### Your goal
Every entry below should be written out exactly, and no image should appear.

Page-level text extractions
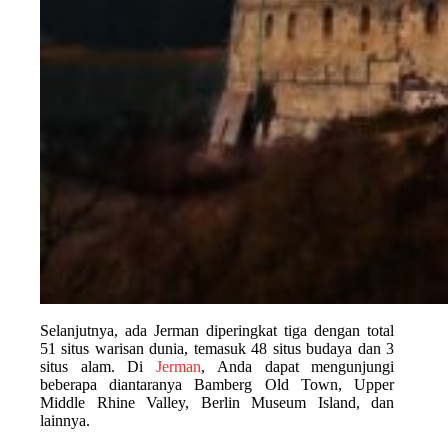
Selanjutnya, ada Jerman diperingkat tiga dengan total
51 situs warisan dunia, temasuk 48 situs budaya dan 3
situs alam. Di
Jerman
, Anda dapat mengunjungi
beberapa diantaranya Bamberg Old Town, Upper
Middle Rhine Valley, Berlin Museum Island, dan
lainnya.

### Task response
Selanjutnya, ada Jerman diperingkat tiga dengan total
51 situs warisan dunia, temasuk 48 situs budaya dan 3
situs alam. Di
Jerman
, Anda dapat mengunjungi
beberapa diantaranya Bamberg Old Town, Upper
Middle Rhine Valley, Berlin Museum Island, dan
lainnya.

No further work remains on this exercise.